Марселино подумал минутку.
— Ещё иногда говорили: «Родителей-то у него нету».
Но тут же подумал о другом и спросил:
— А герои на небе есть?
— Почему ты спрашиваешь?
— Я однажды видел героя. Он умирал, и брат Бернард его исповедал.
Они шли некоторое время молча, потом Марселино начал опять:
— Мне братья объяснили, что герои бывают на войне. На небе войны есть?
— Нет.
— Так кто же такие герои?
— Разве братья не говорили тебе? Люди, которые сражаются с печалью, страхом, нуждой и болью.
— Это они про мучеников говорили. А герои — те, кто сражался за Родину.
— Да, такие герои на небе тоже есть. Но мучеников гораздо больше.
— Брат Негодный сказал, что мучеником быть лучше, чем героем. А ещё — что мученики умирают за Бога безоружными.
— Так и есть, Марселино.
Вдруг мальчик засмеялся, и Ангел спросил его:
— О чём ты?
— Вспомнил, как напугался брат Значит, и что было потом… Ты разве не помнишь?
— Если это очередная твоя шалость, то нет: очень уж много их было. Но расскажи мне.

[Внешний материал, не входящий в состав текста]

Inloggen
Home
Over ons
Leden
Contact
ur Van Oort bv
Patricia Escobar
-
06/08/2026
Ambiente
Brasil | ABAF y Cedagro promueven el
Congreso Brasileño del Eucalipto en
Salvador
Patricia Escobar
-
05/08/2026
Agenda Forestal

Вечером того дня, наговорившись про мучеников и героев, Марселино решил проверить, годится ли в герои брат Хиль, или ему лучше в мученики податься.

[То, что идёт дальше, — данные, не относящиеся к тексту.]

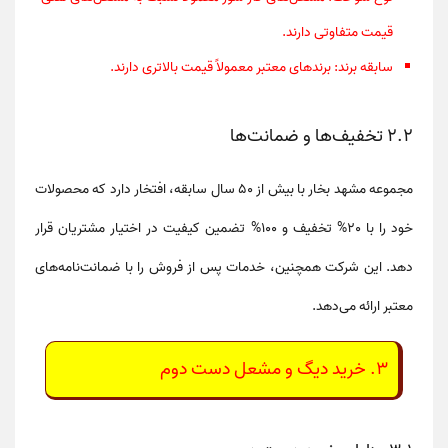
قیمت متفاوتی دارند.
سابقه برند
: برندهای معتبر معمولاً قیمت بالاتری دارند.
2.2 تخفیف‌ها و ضمانت‌ها
مجموعه
مشهد بخار
با بیش از 50 سال سابقه، افتخار دارد که محصولات
خود را با
20% تخفیف
و
100% تضمین کیفیت
در اختیار مشتریان قرار
دهد. این شرکت همچنین، خدمات پس از فروش را با ضمانت‌نامه‌های
معتبر ارائه می‌دهد.
3. خرید دیگ و مشعل دست دوم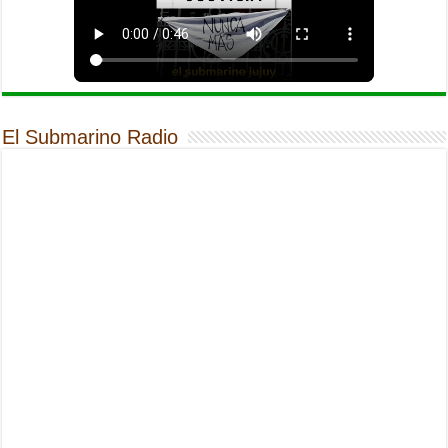
El Submarino Radio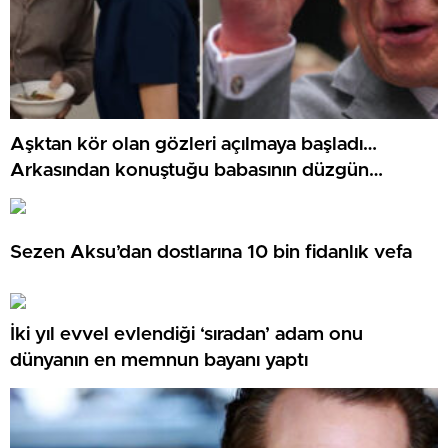
Aşktan kör olan gözleri açılmaya başladı…
Arkasından konuştuğu babasının düzgün
niyetine muhtaç kaldı: Bizi tekrar meskenine al!
Sezen Aksu’dan dostlarına 10 bin fidanlık vefa
İki yıl evvel evlendiği ‘sıradan’ adam onu
dünyanın en memnun bayanı yaptı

Из шкафа, стоявшего в углу часовни, он достал старую рясу, потом отыскал табурет и выбрал в коридоре подходящее местечко потемнее, но такое, чтобы простодушный монах всё-таки смог что-то разглядеть.
Решив, что здесь-то он и будет ждать, Марселино забрался на табурет, надел рясу и накинул на голову капюшон. Совершенно неподвижно стоял он спиной к той двери, из которой должен был, по его расчётам, появиться монах.
Прошло немного времени — ив коридоре появился совсем не брат Хиль, а вечно рассеянный брат Значит, нагруженный черенками, которые прививал в саду. Вдруг он заметил что-то странное и прямо остолбенел: в нескольких шагах от него стоял, не шевелясь, повернувшись спиной, какой-то странный высоченный монах с непропорционально маленькой головой. Вроде бы ни кистей рук, ни ступней у этого монаха тоже не было. Он уже собрался повернуть назад и расспросить кого-нибудь из братьев, что это может быть такое, но тут таинственный монах как будто переломился пополам и бросился бежать, подхватив развевающуюся рясу и таща за собой табурет.
Брат сперва завопил, но потом разглядел табурет и понял, что жуткий безногий монах, убегавший по коридору, был не кто иной, как Марселино. Тогда он погнался за ним, крича:
— Марселино, немедленно вернись!
Бежать пришлось быстро, но беглеца он догнал очень скоро. Брат Значит ни разу в жизни не ударил мальчика, и тут не стал, но то, что он сделал (вернее, сказал), было куда хуже:
— Немедленно всё расскажу отцу-настоятелю! Марселино понял, что попался, и рискнул подлизаться к монаху, пока тот помогал ему выпутаться из огромной рясы:
— Я только узнать хотел, герой ты или мученик, — дрожащим голосом оправдывался он.
Брат оторопел:
— Герой… или мученик… я, значит?
— Ну да, — продолжал мальчик, — если не испугаешься — значит, герой. А если испугаешься, но потом меня простишь, — выходит, мученик.
Брат не мог сдержать улыбки. Он перекинул через руку старую рясу, а мальчику вручил черенки, дав знак идти за ним.
— Ну пойдём, положим одежду на место.
— А отцу ничего не скажешь?
— На этот раз не скажу, — пообещал монах. И они пошли по коридору. Монах на ходу аккуратно сворачивал рясу, а Марселино один за другим ронял черенки.
Но самое плохое произошло ночью. Марселино был так взбудоражен мыслями о героях и мучениках, что совсем не хотел спать, и лёг на постель, не раздеваясь.
Он лежал с открытыми глазами и представлял себе великие сражения, о которых рассказывали монахи. С саблями наголо, сверкающими, как молнии, над головами бравых всадников, непобедимая кавалерия неслась вперёд…
Потом мальчик закрыл глаза — просто так, чтобы лучше сосредоточиться. Теперь он воображал себе славных мучеников, коленопреклонённых и безоружных. Сложив на груди руки и глядя на небо, они предавали себя на любые пытки…
Наконец, увлечённый своими фантазиями Марселино не мог больше оставаться в постели. Он решил обеспечить мученичество всем сразу.
«Обязательно мучениками станем», — говорил он про себя, подходя к двери.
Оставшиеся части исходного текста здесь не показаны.